When you were in college you selected your major and area of concentration – to better prepare yourself for your future career. Maybe you had the opportunity to go to business school and further your education – looking to become more specialized in your niche. Let’s say you were lucky enough to find a job right after school where you soaked in all the information around you, and became familiar with your product, customer base, and executive needs. The problem with all this is that you never learn (or deeply understand) the importance of company culture during formal education.
Company culture can make or break a business.
When you are thrown in to a new job, you’re forced to adapt quickly. You don’t want to come across as demanding and ask for help more than you should. While at the same time, you want to show your independence and only ask the most important questions.
You closely watch how people interact with each other, trying not to stick out like a sore thumb, and with time you begin to understand the process that surrounds you. You notice the personalities of your co-workers (especially your boss) and tuck them away in your brain for future conversations.
This early stage of career growth focuses on adapting to the setting around you. Your survival instincts kick in and you immediately want to start moving with people, not against them.
Once you adapt to your new job, you become part of the company culture. You feel welcomed, the people around you are mostly helpful, and offer constructive criticism. Humans naturally want to fit in and be part of a group – and being accepted in your work team can feel like a great accomplishment.
This is a very general explanation of corporate company culture that exists within the business world – as I’m sure you’ve experienced an example like this already in your career.
What we’re talking about here is changing this deeply rooted concept.
If you are in a manager or supervisor role, you will be well aware of how hard it is to break through this mold and create positive change. It can be challenging to create change within a group, because good groups tend to stick together.
Upper management tends to view changes as a positive aspect, where the general employee population might feel otherwise. People don’t normally like change, simply because it’s different. Individuals fall into a routine or schedule, and they feel comfortable with the tasks they do. So while you may be considering changing rules and procedures in your workplace, be aware that resistance will be expected.
Creating change doesn’t happen overnight.
One of the most important things to consider when implementing change is remembering to stick with it. Because there might be some resistance at first, you must closely monitor your progress hoping that the change doesn’t get ignored and forgotten about.
So how might you go about monitoring change in the workplace? If you are introducing a new policy or procedure, you can direct managers to make sure the new process is being followed. Have you ever been told about an idea, or simpler way of completing something only to never try it out?
When you are looking to create change in the workplace, you are not recommending the process to be completed another way – it is an order. Which brings me to my next point…
Change happens with friendly introduction.
Instead of holding a one-way lecture on how “this is the new way” of doing things, open the room up for discussion.

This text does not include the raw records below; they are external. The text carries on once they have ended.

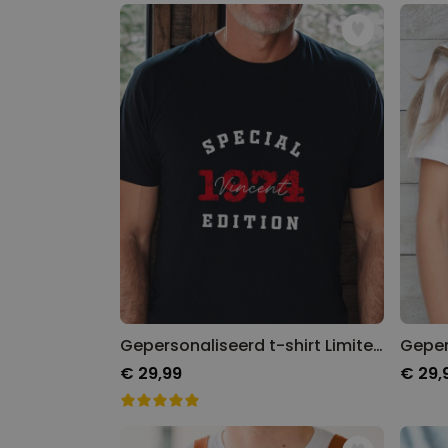
Gepersonaliseerd t-shirt Limited Edition met jaartal
€ 29,99
€ 29,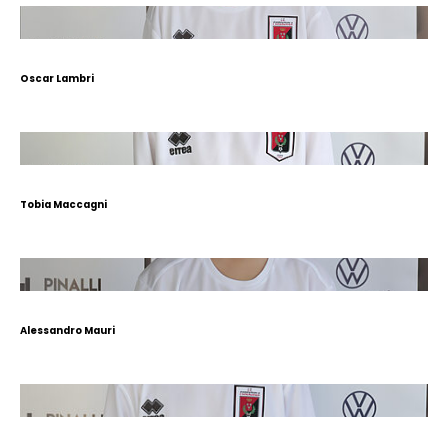
Oscar Lambri
Tobia Maccagni
Alessandro Mauri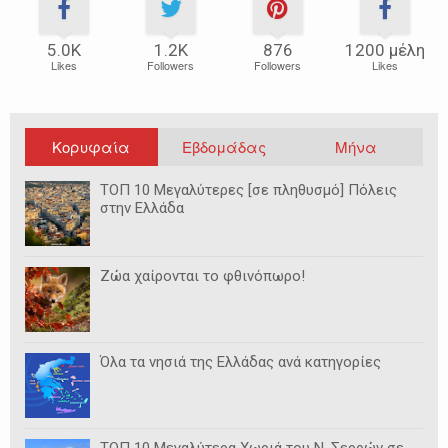
5.0Κ
1.2Κ
876
1200 μέλη
Likes
Followers
Followers
Likes
Κορυφαία
Εβδομάδας
Μήνα
ΤΟΠ 10 Μεγαλύτερες [σε πληθυσμό] Πόλεις
στην Ελλάδα
Ζώα χαίρονται το φθινόπωρο!
Όλα τα νησιά της Ελλάδας ανά κατηγορίες
ΤΟΠ 10 Μεγαλύτερα Χωριά του Ν. Σερρών σε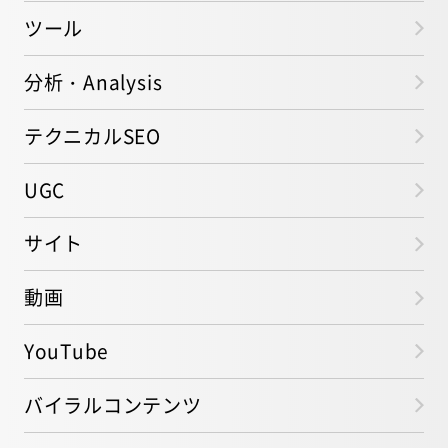
ツール
分析・Analysis
テクニカルSEO
UGC
サイト
動画
YouTube
バイラルコンテンツ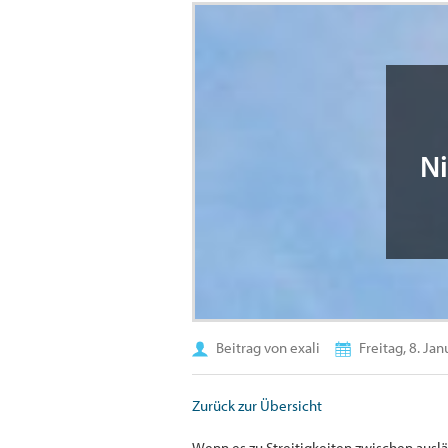
N
Beitrag von exali
Freitag, 8. Ja
Zurück zur Übersicht
Wenn es zu Streitigkeiten zwischen ausl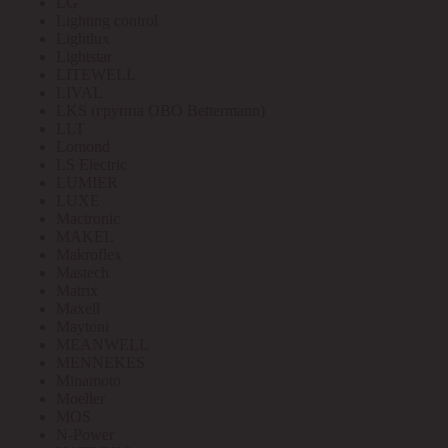
LG
Lighting control
Lightlux
Lightstar
LITEWELL
LIVAL
LKS (группа OBO Bettermann)
LLT
Lomond
LS Electric
LUMIER
LUXE
Mactronic
MAKEL
Makroflex
Mastech
Matrix
Maxell
Maytoni
MEANWELL
MENNEKES
Minamoto
Moeller
MOS
N-Power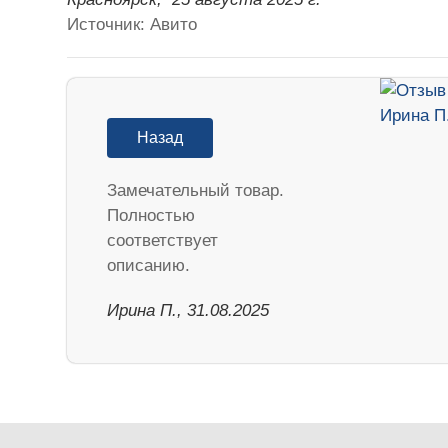
Источник: Авито
Назад
Замечательный товар.
Полностью
соответствует
описанию.
Ирина П., 31.08.2025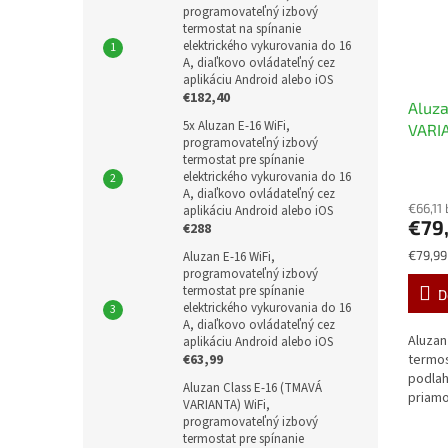
programovateľný izbový
termostat na spínanie
elektrického vykurovania do 16
A, diaľkovo ovládateľný cez
aplikáciu Android alebo iOS
€182,40
Aluza
5x Aluzan E-16 WiFi,
VARIA
programovateľný izbový
progr
termostat pre spínanie
termo
elektrického vykurovania do 16
A, diaľkovo ovládateľný cez
elekt
€66,11
aplikáciu Android alebo iOS
do 16
€79
€288
ovlád
Jednot
€79,99 
Aluzan E-16 WiFi,
prost
cena:
programovateľný izbový
Andro
termostat pre spínanie
D
elektrického vykurovania do 16
A, diaľkovo ovládateľný cez
Aluzan
aplikáciu Android alebo iOS
€63,99
termos
podlah
Aluzan Class E-16 (TMAVÁ
priamo
VARIANTA) WiFi,
Nastav
programovateľný izbový
na 6 t
termostat pre spínanie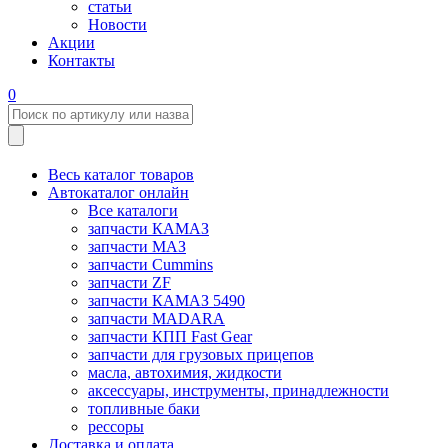
статьи
Новости
Акции
Контакты
0
Весь каталог товаров
Автокаталог онлайн
Все каталоги
запчасти КАМАЗ
запчасти МАЗ
запчасти Cummins
запчасти ZF
запчасти КАМАЗ 5490
запчасти MADARA
запчасти КПП Fast Gear
запчасти для грузовых прицепов
масла, автохимия, жидкости
аксессуары, инструменты, принадлежности
топливные баки
рессоры
Доставка и оплата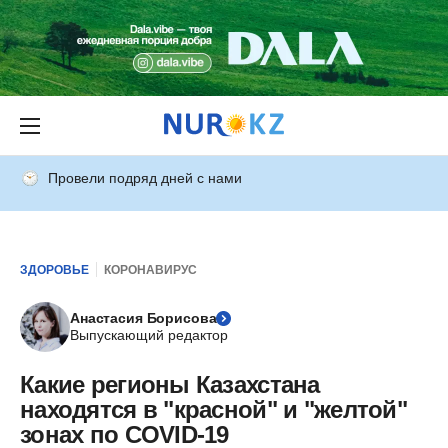
Провели подряд дней с нами
ЗДОРОВЬЕ
КОРОНАВИРУС
Анастасия Борисова
Выпускающий редактор
Какие регионы Казахстана
находятся в "красной" и "желтой"
зонах по COVID-19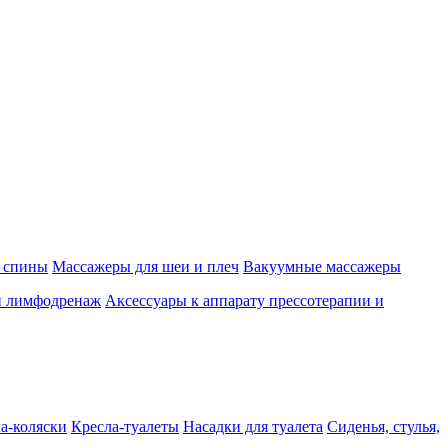
 спины
Массажеры для шеи и плеч
Вакуумные массажеры
и лимфодренаж
Аксессуары к аппарату прессотерапии и
а-коляски
Кресла-туалеты
Насадки для туалета
Сиденья, стулья,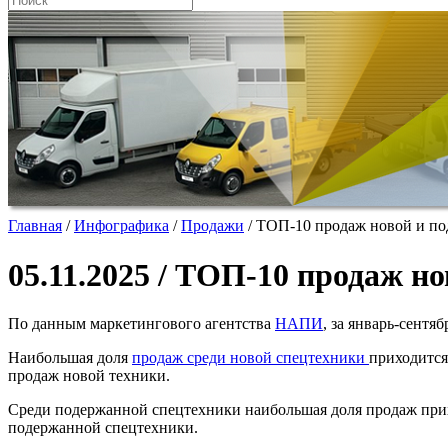
Главная
/
Инфографика
/
Продажи
/
ТОП-10 продаж новой и по
05.11.2025 / ТОП-10 продаж н
По данным маркетингового агентства
НАПИ
, за январь-сентя
Наибольшая доля
продаж среди новой спецтехники
приходится
продаж новой техники.
Среди подержанной спецтехники наибольшая доля продаж прихо
подержанной спецтехники.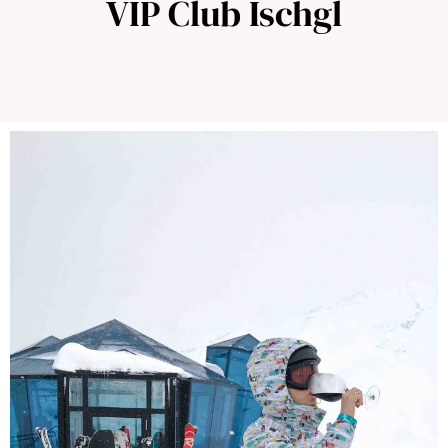
VIP Club Ischgl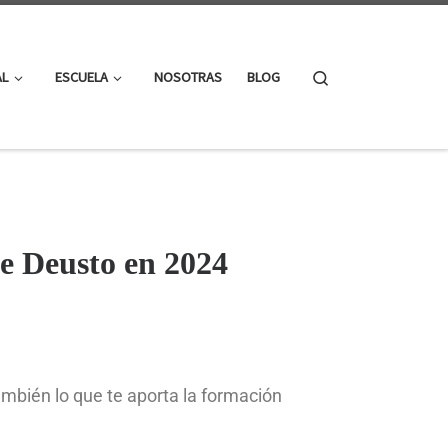
Search
AL
ESCUELA
NOSOTRAS
BLOG
de Deusto en 2024
ambién lo que te aporta la formación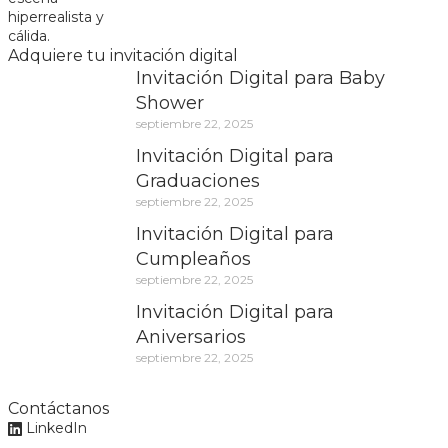
Adquiere tu invitación digital
Invitación Digital para Baby
Shower
septiembre 22, 2025
Invitación Digital para
Graduaciones
septiembre 22, 2025
Invitación Digital para
Cumpleaños
septiembre 22, 2025
Invitación Digital para
Aniversarios
septiembre 22, 2025
Contáctanos
LinkedIn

Yes, you still want to steer the company in your direction, but you can do so in a welcoming and friendly manner.
Explain to your employees why this change must happen – because it will improve the company’s success and future growth. But also explain why it will be easier for the employees. People will be more open to new things when they are properly introduced to them, and assured that it will make their lives easier.
Offer incentives to ensure success.
Offering incentives as a reward will only increase your chance of success when looking to create change in the workplace. Think of the many restaurants, clothing stores, and many other businesses that follow this practice. There’s a lot of draw when you have the ability to earn a reward by just following a few simple tasks or instructions. This method will not only motivate your employees when they work, but they’ll become hungrier as they keep coming back for more.

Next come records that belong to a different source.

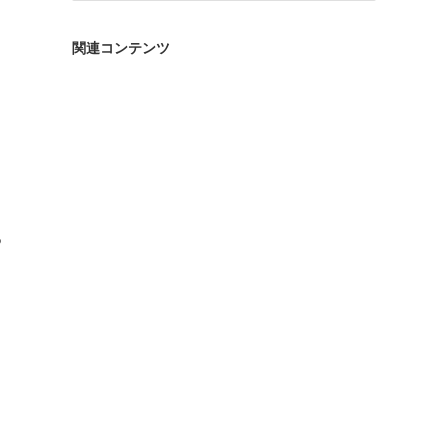
ゴ
リ
関連コンテンツ
ー
る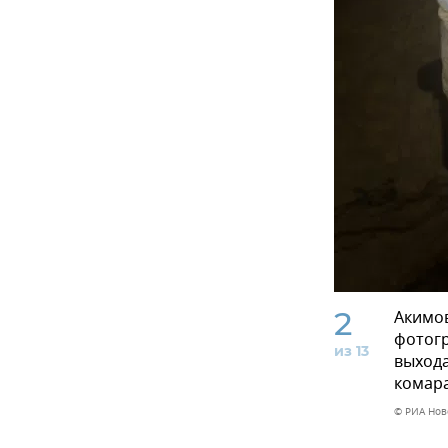
2
Акимов
фотог
из 13
выхода
комара
© РИА Нов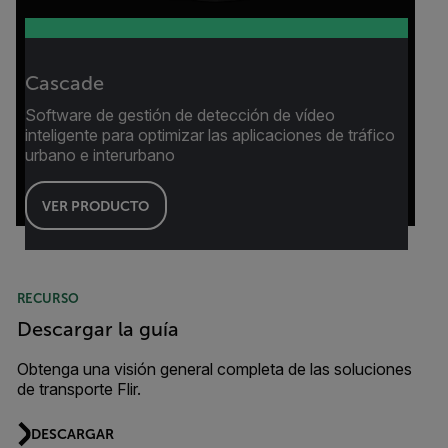
Cascade
Software de gestión de detección de vídeo
inteligente para optimizar las aplicaciones de tráfico
urbano e interurbano
VER PRODUCTO
RECURSO
Descargar la guía
Obtenga una visión general completa de las soluciones
de transporte Flir.
DESCARGAR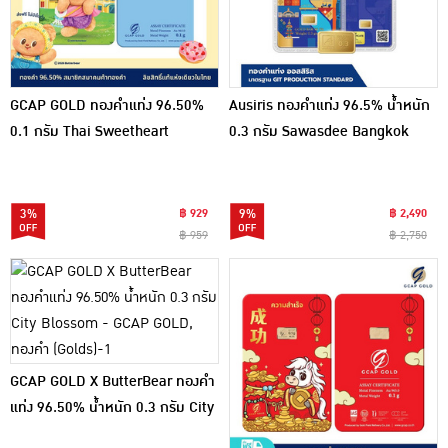
GCAP GOLD ทองคำแท่ง 96.50%
Ausiris ทองคำแท่ง 96.5% น้ำหนัก
0.1 กรัม Thai Sweetheart
0.3 กรัม Sawasdee Bangkok
3%
฿ 929
9%
฿ 2,490
฿ 959
฿ 2,750
GCAP GOLD X ButterBear ทองคำ
แท่ง 96.50% น้ำหนัก 0.3 กรัม City
Blossom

It’s the “buy two get one free” mentality that provides a reason for people to follow your methods. Even when you aren’t too demanding and continue to put in the effort when looking to create long lasting change, sometimes a little extra incentive can go a long way. Humans recognize a reward based system – and it certainly helps when you are able to offer something to your employees when they follow your instructions.

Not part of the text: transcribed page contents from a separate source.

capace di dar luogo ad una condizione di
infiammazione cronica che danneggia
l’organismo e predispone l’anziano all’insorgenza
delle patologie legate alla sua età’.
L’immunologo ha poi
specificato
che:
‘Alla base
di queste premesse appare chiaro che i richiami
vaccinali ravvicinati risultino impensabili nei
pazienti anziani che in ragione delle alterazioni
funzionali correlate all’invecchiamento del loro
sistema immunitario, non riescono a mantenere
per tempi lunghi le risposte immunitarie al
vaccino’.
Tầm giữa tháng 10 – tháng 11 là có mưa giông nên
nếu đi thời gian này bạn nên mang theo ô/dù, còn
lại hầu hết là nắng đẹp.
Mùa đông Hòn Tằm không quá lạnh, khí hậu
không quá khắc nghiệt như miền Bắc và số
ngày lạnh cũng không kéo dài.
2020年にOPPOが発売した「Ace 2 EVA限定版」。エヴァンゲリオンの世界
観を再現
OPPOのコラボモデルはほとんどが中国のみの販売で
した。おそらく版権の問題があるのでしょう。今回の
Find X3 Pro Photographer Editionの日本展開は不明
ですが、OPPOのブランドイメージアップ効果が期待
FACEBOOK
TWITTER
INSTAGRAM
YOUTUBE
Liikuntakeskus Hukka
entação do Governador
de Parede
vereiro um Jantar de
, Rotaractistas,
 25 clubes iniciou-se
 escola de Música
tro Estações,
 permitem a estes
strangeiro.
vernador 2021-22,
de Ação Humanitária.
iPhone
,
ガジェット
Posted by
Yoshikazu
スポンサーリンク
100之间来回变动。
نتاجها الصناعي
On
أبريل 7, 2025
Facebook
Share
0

Success to change depends on you.
Will your employees be motivated to change? It’s a tough question that will have many different answers – but the driving factor will always come back to you. You can’t slack off and take your foot off the gas pedal. So don’t assume once you give your groundbreaking presentation, the masses will come running towards you. I talked about how you will experience some resistance from your employees with new change, but the other level of resistance comes from you.
You might question your decision, or even forget about the end goal. Internal resistance might be the hardest thing to overcome when you want to make major changes in the workplace. The most important thing to do is stick with it – there are certainly ways to jump over these mental hurdles. Make a list of reasons why you want to change, and how it will be beneficial for the company. You can even list the positives and negatives – but always be looking towards the end goal. The positives must outweigh the negatives.
If it ain’t broke don’t fix it.
Sometimes we can make the mistake of forcing change too much – when we might not even need it in the first place. So do your research properly, evaluate all possible outcomes, then make your decision. Change works best when a system or practice needs major improvement. You could be doing something right and might not even realize it – at the end of the day, it’s your call to make.
You should think of change as a limited resource – so don’t overuse it. As an employee it can be frustrating and overwhelming when upper management continues to change the system around them. Re-learning and re-training costs time and money. Use change wisely.